June 13, 2013 – Software AG has big data intentions with a proposal to take complex event processing vendor Apama off the hands of Progress Software.
Progress had purchased privately held Apama in 2005 for approximately $25 million as an entry point into the CEP market. Financial terms of the deal were not disclosed by any of the vendors, though it’s subject to closing conditions and anticipated to close in Q3. Research and advisory firm Celent had pegged the CEP market at $115 million in 2012, with expectations of 30 percent year-over-year growth through 2014 based largely in the maturity of real-time automation.
Broadly, Software AG noted the big data implications with advancing CEP solutions, including wider controls, testing and monitoring for the “industrial Internet,” and real-time operational data management streaming. In a release on the deal, Software AG stated it plans to operate Apama’s releases in harmony with its own low-latency messaging and in-memory technology. In addition, Software AG stated in a release on the deal that it will keep up the Apama product line and expand it in areas such as capital markets trading, and risk and surveillance. Software AG intends to take over Apama technology, technical and sales teams in Cambridge, U.K., Bedford, Mass., and Hyderabad, India.
Gartner VP and Distinguished Analyst W. Roy Schulte says that Software AG is likely drawn to the deal by the increasing use of high-performance, event based analytics by business, as well as its own “intensifying competition” with TIBCO.
“This technology is at the overlap of real-time computing and big data – it is the computing used for fast, analytically enabled business,” Schulte says, later adding, “The competition in financial services CEP is remarkably stable – it has the same three vendors as five years ago (Aleri, Apama, StreamBase) but now each is owned by a bigger company (SAP, Software AG, TIBCO respectively).”
Stefan Ried, principal analyst with Forrester Research says the deal should be welcome news to Apama customers because it gives new life to its CEP products, provided Software AG hits on “what Progress missed.”
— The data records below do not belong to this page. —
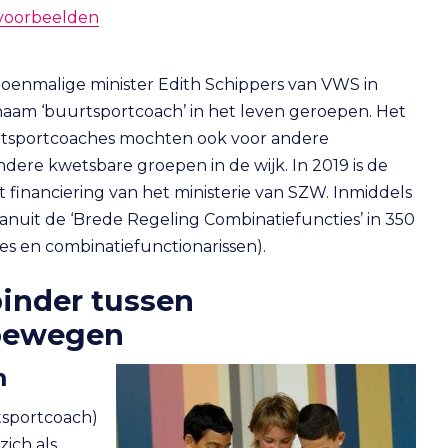
kvoorbeelden
toenmalige minister Edith Schippers van VWS in
aam ‘buurtsportcoach’ in het leven geroepen. Het
rtsportcoaches mochten ook voor andere
ere kwetsbare groepen in de wijk. In 2019 is de
financiering van het ministerie van SZW. Inmiddels
vanuit de ‘Brede Regeling Combinatiefuncties’ in 350
 en combinatiefunctionarissen).
binder tussen
 bewegen
m
tsportcoach)
zich als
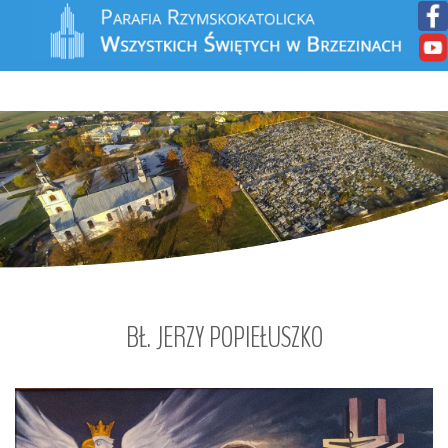
BŁ.
JERZY
POPIEŁUSZKO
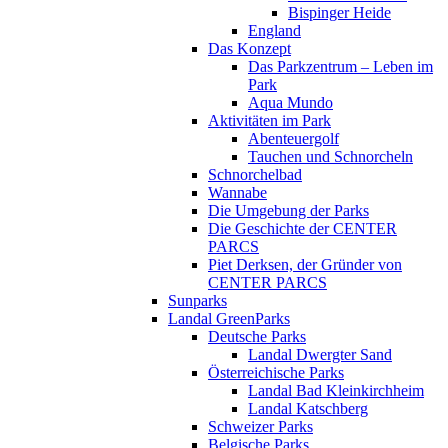
Bispinger Heide
England
Das Konzept
Das Parkzentrum – Leben im
Park
Aqua Mundo
Aktivitäten im Park
Abenteuergolf
Tauchen und Schnorcheln
Schnorchelbad
Wannabe
Die Umgebung der Parks
Die Geschichte der CENTER
PARCS
Piet Derksen, der Gründer von
CENTER PARCS
Sunparks
Landal GreenParks
Deutsche Parks
Landal Dwergter Sand
Österreichische Parks
Landal Bad Kleinkirchheim
Landal Katschberg
Schweizer Parks
Belgische Parks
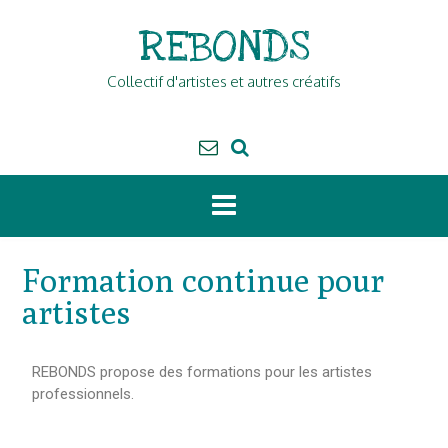
REBONDS
Collectif d'artistes et autres créatifs
Formation continue pour
artistes
REBONDS propose des formations pour les artistes
professionnels.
“Progress Software was until the recent refocus and divestment from multiple acquired products pretty much ran like a portfolio company with very little integration between the different products. In contract to this, Software AG's acquisitions over the last five years have been very closely integrated into the existing middleware stack,” Ried says. “If Software AG does the same with Apama, it will be of huge benefit for customers face hybrid integration scenarios.”
Apama was founded in Cambridge in 1998 and carries a cadre of European and South American industrial and banking customers. Apama recently released version 5.0 of its flagship solution with enhancements to its event processing language and integration with Progress’ database driver product.
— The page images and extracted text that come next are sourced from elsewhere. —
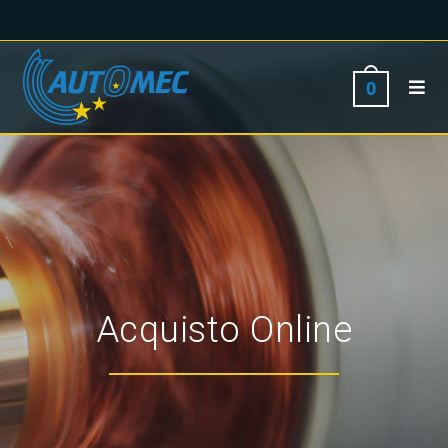
0
Acquisto Online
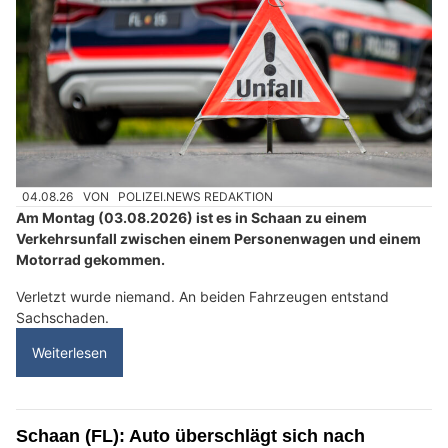
04.08.26
VON
POLIZEI.NEWS REDAKTION
Am Montag (03.08.2026) ist es in Schaan zu einem
Verkehrsunfall zwischen einem Personenwagen und einem
Motorrad gekommen.
Verletzt wurde niemand. An beiden Fahrzeugen entstand
Sachschaden.
Weiterlesen
Schaan (FL): Auto überschlägt sich nach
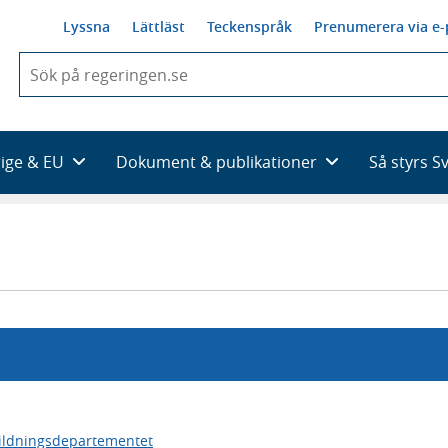
Lyssna
Lättläst
Teckenspråk
Prenumerera via e-
När
du
börjar
skriva
så
rige & EU
Dokument & publikationer
Så styrs S
framträder
en
lista
med
sökförslag
ildningsdepartementet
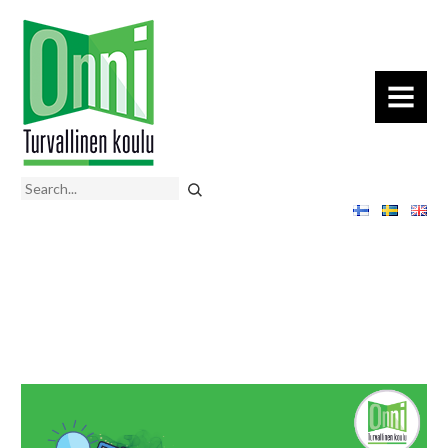
MENU
Search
Since last year’s sluggish quarterly returns, Progress has made a steady divestiture of products and lines outside its traditional business software core, such as breaking off FuseSource in a deal to Red Hat. However, the Apama line had been touted as part of its application development and deployment solution roadmap going forward. In a release from Progress on Thursday’s announced deal, CEO and President Phil Pead said only that the “Apama target market, deployment and sales model differ significantly” from Progress’ own application development platform. Earlier this week, Progress announced a deal to purchase privately held Rollbase, the maker of a cloud platform for business SaaS development, as the core of a push into the platform-as-a-service marketplace.
German-based Software AG announced a deal earlier in June for enterprise architecture and IT process management vendor alfabet as part of a targeted effort to make a name for itself in the native cloud business application space.